--- Required action ---
From the entries below, transcribe exactly the lines between the line holding "Content-Type: application/json" and the line holding "https://hel", inclusive; skip all other lines.

○ ○ ○ ○ ○

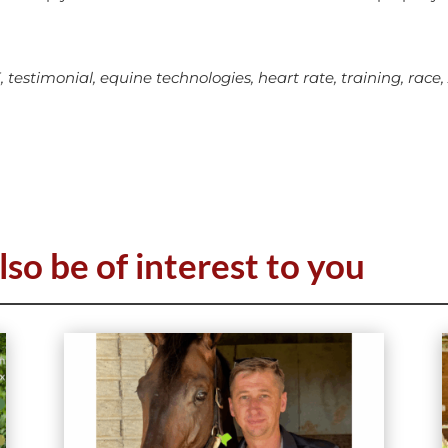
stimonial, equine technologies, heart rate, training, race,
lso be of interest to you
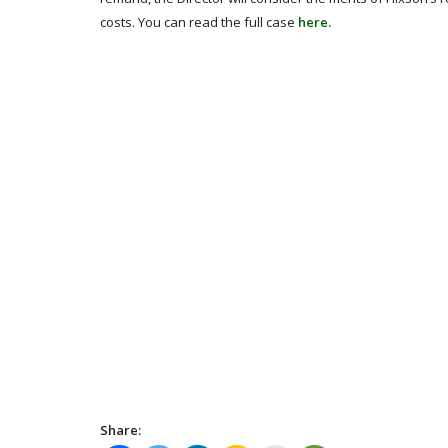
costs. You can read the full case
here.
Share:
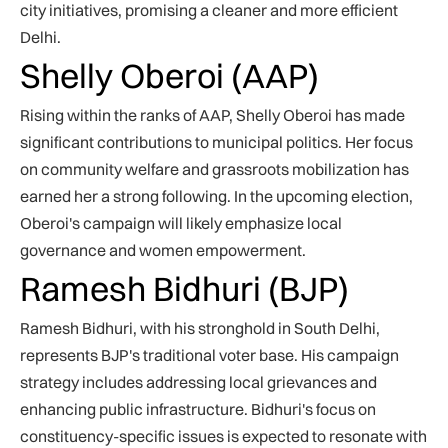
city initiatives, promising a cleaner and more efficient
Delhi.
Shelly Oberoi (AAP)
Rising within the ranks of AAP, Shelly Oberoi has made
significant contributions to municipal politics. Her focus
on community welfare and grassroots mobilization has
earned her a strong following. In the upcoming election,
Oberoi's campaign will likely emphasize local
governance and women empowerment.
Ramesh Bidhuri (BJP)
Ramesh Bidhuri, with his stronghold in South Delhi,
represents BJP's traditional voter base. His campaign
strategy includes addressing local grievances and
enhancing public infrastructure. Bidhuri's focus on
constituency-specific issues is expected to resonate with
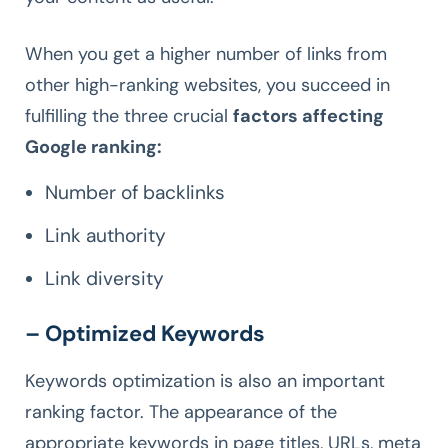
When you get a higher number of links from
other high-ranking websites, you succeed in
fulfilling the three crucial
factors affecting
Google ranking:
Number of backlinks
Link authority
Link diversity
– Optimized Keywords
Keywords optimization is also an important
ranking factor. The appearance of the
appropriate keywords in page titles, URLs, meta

○ ○ ○ ○ ○

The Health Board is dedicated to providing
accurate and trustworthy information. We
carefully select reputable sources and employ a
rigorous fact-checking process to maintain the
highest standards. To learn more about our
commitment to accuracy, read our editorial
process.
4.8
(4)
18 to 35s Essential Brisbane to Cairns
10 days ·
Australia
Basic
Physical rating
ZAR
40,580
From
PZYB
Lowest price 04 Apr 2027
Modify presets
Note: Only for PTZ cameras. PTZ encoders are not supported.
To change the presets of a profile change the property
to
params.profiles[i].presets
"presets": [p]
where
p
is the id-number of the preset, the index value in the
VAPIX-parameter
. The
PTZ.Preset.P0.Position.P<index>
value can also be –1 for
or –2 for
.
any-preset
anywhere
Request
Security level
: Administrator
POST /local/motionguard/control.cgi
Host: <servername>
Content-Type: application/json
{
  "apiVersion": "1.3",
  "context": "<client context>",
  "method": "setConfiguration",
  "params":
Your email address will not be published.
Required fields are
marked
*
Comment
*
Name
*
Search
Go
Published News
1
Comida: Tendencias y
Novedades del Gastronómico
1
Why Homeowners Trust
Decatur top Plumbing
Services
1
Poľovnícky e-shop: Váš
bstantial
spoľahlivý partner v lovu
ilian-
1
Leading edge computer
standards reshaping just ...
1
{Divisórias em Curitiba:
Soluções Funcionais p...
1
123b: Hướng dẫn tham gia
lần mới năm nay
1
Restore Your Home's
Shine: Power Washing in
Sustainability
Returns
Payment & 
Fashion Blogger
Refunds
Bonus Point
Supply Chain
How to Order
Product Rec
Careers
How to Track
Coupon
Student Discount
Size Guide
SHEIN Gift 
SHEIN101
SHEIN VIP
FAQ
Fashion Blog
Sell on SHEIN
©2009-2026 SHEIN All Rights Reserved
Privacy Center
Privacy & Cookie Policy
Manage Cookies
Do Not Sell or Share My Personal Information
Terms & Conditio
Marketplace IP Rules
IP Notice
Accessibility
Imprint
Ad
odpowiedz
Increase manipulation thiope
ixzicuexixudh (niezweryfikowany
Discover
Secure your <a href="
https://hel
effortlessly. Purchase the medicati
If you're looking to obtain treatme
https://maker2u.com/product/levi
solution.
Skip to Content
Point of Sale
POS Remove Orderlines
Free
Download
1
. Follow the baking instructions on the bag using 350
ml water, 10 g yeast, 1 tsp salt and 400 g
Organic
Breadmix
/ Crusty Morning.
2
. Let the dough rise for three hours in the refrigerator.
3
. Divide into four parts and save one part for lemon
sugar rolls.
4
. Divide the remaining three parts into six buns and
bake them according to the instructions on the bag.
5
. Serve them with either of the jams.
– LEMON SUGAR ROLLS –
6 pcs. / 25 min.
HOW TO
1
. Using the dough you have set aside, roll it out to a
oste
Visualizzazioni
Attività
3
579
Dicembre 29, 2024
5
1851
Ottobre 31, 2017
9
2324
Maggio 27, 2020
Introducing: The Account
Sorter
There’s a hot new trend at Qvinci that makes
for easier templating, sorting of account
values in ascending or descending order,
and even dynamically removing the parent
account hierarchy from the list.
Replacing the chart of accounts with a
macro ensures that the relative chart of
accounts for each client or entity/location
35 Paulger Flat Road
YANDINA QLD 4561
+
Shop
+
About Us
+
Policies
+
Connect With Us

○ ○ ○ ○ ○

--- Your solution ---
Content-Type: application/json
{
  "apiVersion": "1.3",
  "context": "<client context>",
  "method": "setConfiguration",
  "params":
Your email address will not be published.
Required fields are
marked
*
Comment
*
Name
*
Search
Go
Published News
1
Comida: Tendencias y
Novedades del Gastronómico
1
Why Homeowners Trust
Decatur top Plumbing
Services
1
Poľovnícky e-shop: Váš
bstantial
spoľahlivý partner v lovu
ilian-
1
Leading edge computer
standards reshaping just ...
1
{Divisórias em Curitiba:
Soluções Funcionais p...
1
123b: Hướng dẫn tham gia
lần mới năm nay
1
Restore Your Home's
Shine: Power Washing in
Sustainability
Returns
Payment & 
Fashion Blogger
Refunds
Bonus Point
Supply Chain
How to Order
Product Rec
Careers
How to Track
Coupon
Student Discount
Size Guide
SHEIN Gift 
SHEIN101
SHEIN VIP
FAQ
Fashion Blog
Sell on SHEIN
©2009-2026 SHEIN All Rights Reserved
Privacy Center
Privacy & Cookie Policy
Manage Cookies
Do Not Sell or Share My Personal Information
Terms & Conditio
Marketplace IP Rules
IP Notice
Accessibility
Imprint
Ad
odpowiedz
Increase manipulation thiope
ixzicuexixudh (niezweryfikowany
Discover
Secure your <a href="
https://hel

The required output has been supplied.